Basics: Categories of Vintage Mechanical Pencils

The world of mechanical pencils isn’t what it once was.

If you visit a stationery or office supply store today, you will generally find two sorts of mechanical pencils: click, and clutch. A click pencil is the one with skinny little leads, which are advanced with a “click”, by pushing the end button. Clutch pencils are usually found in the drafting tools, and hold a hefty 2 mm lead. When you push on the end, three claws push out of the end, releasing the lead.

But once upon a time, there were more. And they are there still, waiting to be discovered.

However, there can be some confusion as to how to operate vintage mechanical pencils; how to fill them; how to care for them. Hopefully this article will help to clear up some of the confusion.

Although mechanical pencils became popular, there was always a place for the simple clutch pencil, essentially unchanged for two hundred years. Much to the irritation of those in love with them, they will be ignored in this article, and we focus on their more complicated cousins, the true mechanical pencils.

Beginnings: Sampson Mordan
1822 Mordan Patent Drawing

1822 Mordan Patent Drawing

In the early 1800s, a silversmith named Sampson Mordan filed a patent for what would become the basis of almost all mechanical pencils: the helical drive. This began a renaissance in pencils, and thousands were produced, modified, and adapted, throughout the world.
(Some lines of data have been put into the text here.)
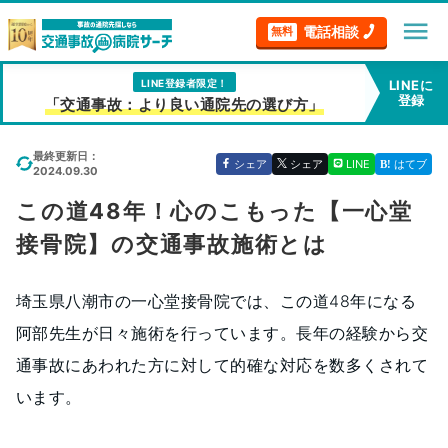
menu
電話相談
無料
LINE登録者限定！
LINEに
登録
「交通事故：より良い通院先の選び方」
最終更新日：
シェア
シェア
LINE
はてブ
2024.09.30
この道48年！心のこもった【一心堂
接骨院】の交通事故施術とは
埼玉県八潮市の一心堂接骨院では、この道48年になる
阿部先生が日々施術を行っています。長年の経験から交
通事故にあわれた方に対して的確な対応を数多くされて
います。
Type One: Propelling Pencil

While all mechanical pencils push the lead out&#0151in fact, it can be argued that this is their very character—for some, that is their limit.
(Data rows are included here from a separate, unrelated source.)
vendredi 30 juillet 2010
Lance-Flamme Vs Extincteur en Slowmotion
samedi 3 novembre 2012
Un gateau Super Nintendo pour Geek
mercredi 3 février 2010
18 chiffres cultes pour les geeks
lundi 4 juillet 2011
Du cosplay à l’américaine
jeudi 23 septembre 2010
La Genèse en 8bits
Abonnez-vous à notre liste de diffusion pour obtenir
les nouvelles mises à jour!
The earliest pencils, such as the Mordans, are simple, propelling pencils. The lead is manually pushed down a tube of matching diameter, and is friction-fit. A small rod inside pushes the lead forward, as needed, usually with a twist action mechanism. When done writing, the user twists the mechanism in reverse, and manually pushes the lead back down into it’s socket.

Fancy Propelling Pencil

Fancy Propelling Pencil

Some of these pencils are simple, some are fancy. With lead-storage compartments, erasers hidden inside the finial, or even finial-mounted engraved jewels, there was something for every income level. But until the early 20th century, they were generally all just plain, propelling pencils.

Type Two: Propel-Repel

At some point, someone became understandably irritated with having to push down the lead in their pencil. “Wouldn’t it be nice,” we imagine them saying over dinner, “ if the darned thing would just go back in on it’s own?” And so the propel-repel pencil was born.

Where the previous incarnation of the pencil had the lead freely sliding in and out of a closely-fitted tube, a new innovation approached the problem a little differently. The end of the lead firmly fitted into a socket, and the socket—attached to a shuttle—moved up and down the length of the barrel.
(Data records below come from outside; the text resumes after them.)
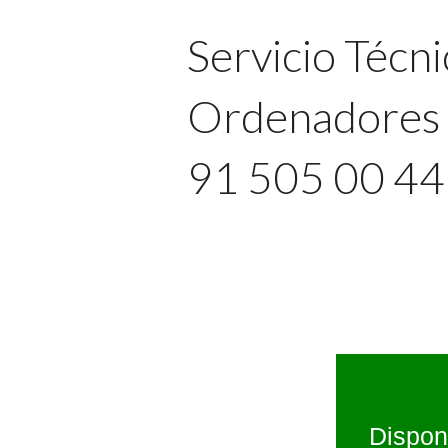
Servicio Técni
Ordenadores 
91 505 00 4
Dispon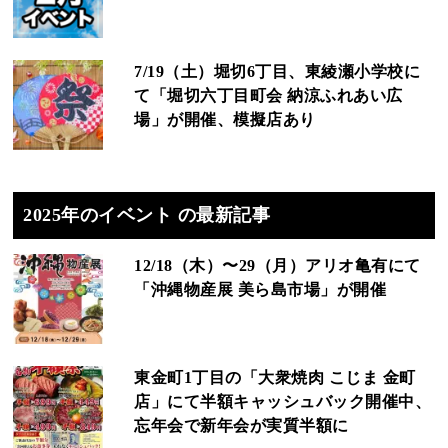
7/19（土）堀切6丁目、東綾瀬小学校に
て「堀切六丁目町会 納涼ふれあい広
場」が開催、模擬店あり
2025年のイベント の最新記事
12/18（木）〜29（月）アリオ亀有にて
「沖縄物産展 美ら島市場」が開催
東金町1丁目の「大衆焼肉 こじま 金町
店」にて半額キャッシュバック開催中、
忘年会で新年会が実質半額に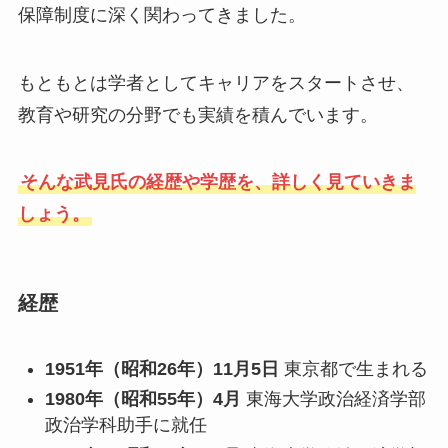
保障制度に深く関わってきました。
もともとは学者としてキャリアをスタートさせ、
教育や研究の分野でも実績を積んでいます。
そんな武見氏の経歴や学歴を、詳しく見ていきま
しょう。
経歴
1951年（昭和26年）11月5日
東京都で生まれる
1980年（昭和55年）4月
東海大学政治経済学部
政治学科助手に就任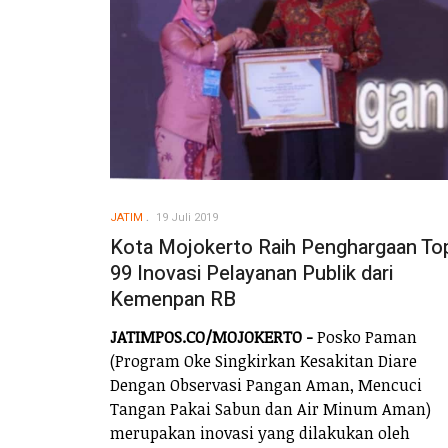
JATIM
19 Juli 2019
Kota Mojokerto Raih Penghargaan To
99 Inovasi Pelayanan Publik dari
Kemenpan RB
JATIMPOS.CO/MOJOKERTO -
Posko Paman
(Program Oke Singkirkan Kesakitan Diare
Dengan Observasi Pangan Aman, Mencuci
Tangan Pakai Sabun dan Air Minum Aman)
merupakan inovasi yang dilakukan oleh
This was an excellent and convenient solution, and users around the world sat at their desks, twisting the mechanism back-and-forth, watching the lead go in-and-out, solidly held in place.

Until the lead broke off, right at the socket. Then the only solution was to get out a very small drill bit, and ream out the socket, scattering graphite dust everywhere. Obviously more innovation was needed.

Type Three: Propel-Repel-Expel
Yard-o-led Mechanism Detail

The pinnacle of pencil design!

In the 1930s, a true innovation took place. Rather than simply wedging the lead into a socket, a propelling rod was placed inside the socket; one which travels only far enough to push remnants of the lead out of the socket, doing so only when the mechanism is at the furthest point of travel along the barrel.

This design was truly revolutionary, and is still in use in fine mechanical pencils today. It became eloquently known as the propel-repel-expel pencil.

These three main categories—propel, propel-repel, and propel-repel-expel—are not comprehensive. You may come across variations, and combinations, of two or all three varieties. But keeping these basic design types in mind may prevent you from trying to, for example, pull out a propelling rod, thinking that it is a piece of lead stuck inside. Or it may help you to recognize that more is wrong with that Vacumatic pencil than is first apparent.

No matter the mechanism with which your pencil is equipped, the action should be smooth and easily worked. The lead shouldn’t fall out in use, and it should be back in the barrel when you are done writing. It should be reliable and clean.

Not bad, for a two-hundred-year-old design.